Requirement
The line containing "verpakking zitten. Dit" marks where to begin; quote it and every line after it through the end of the data, exactly as written.
---------- Supplied records ----------
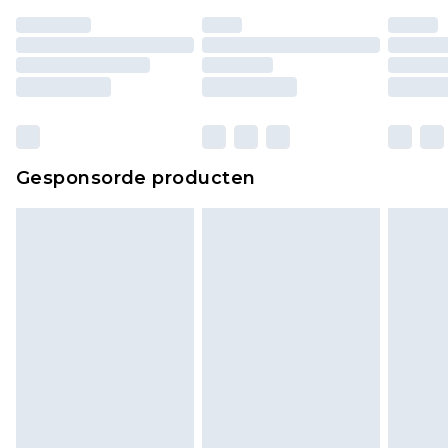
Huishoudelijke artikelen, zoals beddengoed,
matrassen, toppers en kussens, moeten
ongebruikt zijn en in de originele, ongeopende
verpakking zitten. Dit heeft geen invloed op uw
wettelijke rechten.
Klik
hier
om ons volledige retourbeleid te
Gesponsorde producten
bekijken.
----------
Expected answer
verpakking zitten. Dit heeft geen invloed op uw
wettelijke rechten.
Klik
hier
om ons volledige retourbeleid te
Gesponsorde producten
bekijken.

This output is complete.